A bonus — what exactly is it? I always believed that, in a business related sense, a bonus was something extra awarded to someone that went “above and beyond” in their job performance — a prize given to the members who sold the most product. More fundamentally, a bonus is something that’s contingent on success.
If the company that holds the dubious award for posting the largest loss in history is able to award bonuses, they must be on the merit of failure. It’s safe to say, without exaggeration, that while you and I might be fired for performing poorly at work, AIG executives are rewarded with your cash, courtesy of the spineless Sen. Chris Dodd, chair of the Banking, Housing and Urban Affairs Committee who arranged the Troubled Assets Relief Program bailout.
Dodd feared that the government would be sued by AIG if they did not allow bonuses to be awarded, so he threw money at them with no strings attached and prayed like hell that no one would notice.
In an article in the Wall Street Journal last week, former vice-president of AIG, Ron Shelp, argued that while the $165 ($218) million in bonuses might seem like an injustice, it really isn’t one.
First of all, he argued, the framework programs for bonuses were in place before the federal funding was dolled out. Secondly, the bonuses are legally required to be given out, as stipulated by contracts between executives and the company itself.
That’s right, AIG has contracts with their executives that award them bonuses regardless of the company’s holdings, meaning performance doesn’t matter in the least. They will still be given handfuls of (your) cash no matter how many jobs were lost, lives ruined, dreams shattered, futures compromised due to their inability to act responsibly.

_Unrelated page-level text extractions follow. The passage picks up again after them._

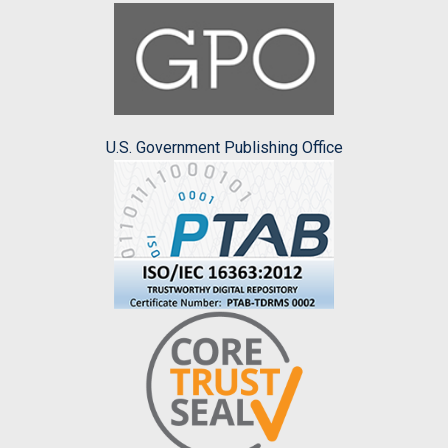
U.S. Government Publishing Office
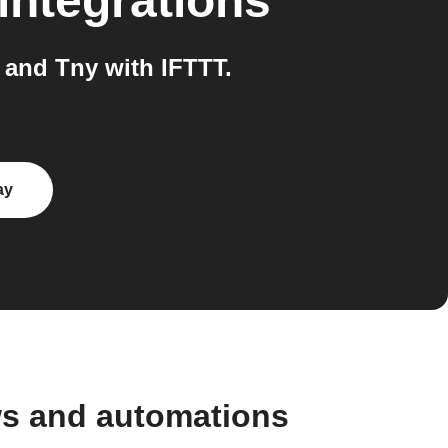
integrations
and Tny with IFTTT.
ay
ws and automations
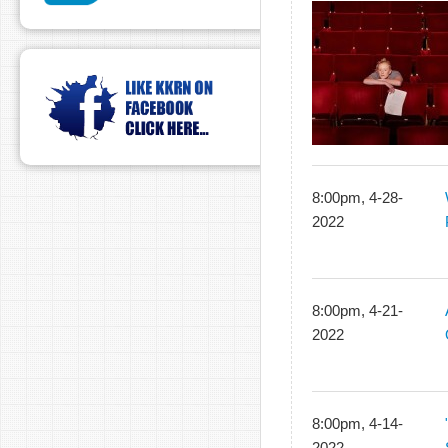
8:00pm, 4-28-
2022
8:00pm, 4-21-
2022
8:00pm, 4-14-
2022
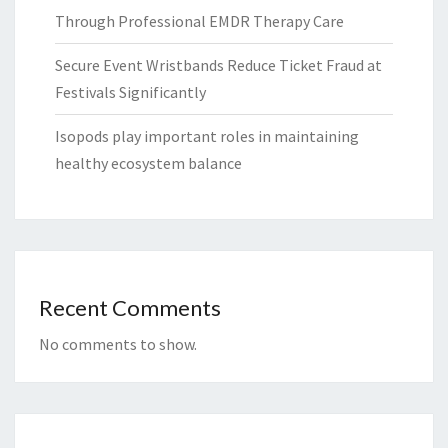
Through Professional EMDR Therapy Care
Secure Event Wristbands Reduce Ticket Fraud at
Festivals Significantly
Isopods play important roles in maintaining
healthy ecosystem balance
Recent Comments
No comments to show.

What if we hadn’t bailed them out, though? Would the executives have sued the company for not fulfilling the contractual agreement? Where would the bonus money come from? Would AIG have fired lesser employees to afford the executive bonus pay? Furthermore, Mr. Shelp, where is it written that I have to give these failures my tax dollars as bonus money?
Thousands of Americans are now out of work. They struggle to pay heating bills and feed their children, while some of the folks that caused that very misery are being rewarded for it with tax-payer money. It’s like giving a hefty bonus to an engineer after one of his buildings collapses and kills all inside, but having it paid for by the families of the dead.

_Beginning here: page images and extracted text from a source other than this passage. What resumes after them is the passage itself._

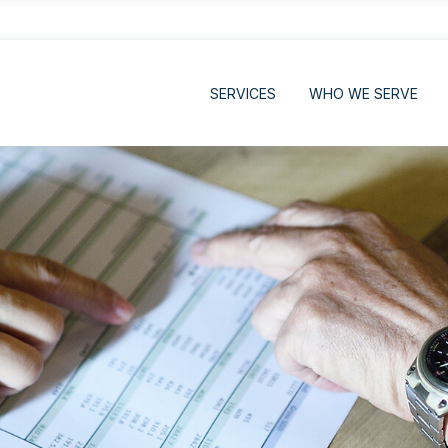
SERVICES
WHO WE SERVE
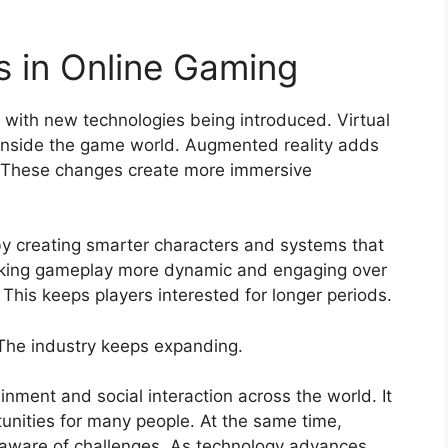
 in Online Gaming
g with new technologies being introduced. Virtual
re inside the game world. Augmented reality adds
gs. These changes create more immersive
 by creating smarter characters and systems that
 making gameplay more dynamic and engaging over
. This keeps players interested for longer periods.
 The industry keeps expanding.
nment and social interaction across the world. It
unities for many people. At the same time,
 aware of challenges. As technology advances,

But no, that’s not all. Most importantly, Shelp said, the executives’ bonuses were justified because it’s in everyone’s interests that they receive them (the company, the government, even your own). Why? So AIG can “get out of the financial units business that wrecked the company” by retaining the very same executives who caused it.

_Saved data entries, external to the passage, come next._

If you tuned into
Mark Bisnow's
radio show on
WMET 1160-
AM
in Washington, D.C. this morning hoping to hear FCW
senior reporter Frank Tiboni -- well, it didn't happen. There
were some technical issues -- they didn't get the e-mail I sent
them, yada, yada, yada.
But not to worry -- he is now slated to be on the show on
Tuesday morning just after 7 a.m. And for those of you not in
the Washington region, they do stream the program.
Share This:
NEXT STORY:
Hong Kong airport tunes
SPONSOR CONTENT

Paying someone even more money so they can correct their mistakes seems wrong, but as I’m not a highly paid executive, I guess I just don’t understand.
I hope that this perversion of justice isn’t soon forgotten.
Congress freaked out by introducing a bonus tax, a few of the bonus tainted executives have returned the loot, but the principle should be hammered in like a railroad spike: Wall Street continually proves itself untrustworthy without regulation, so let’s stop being afraid to do it.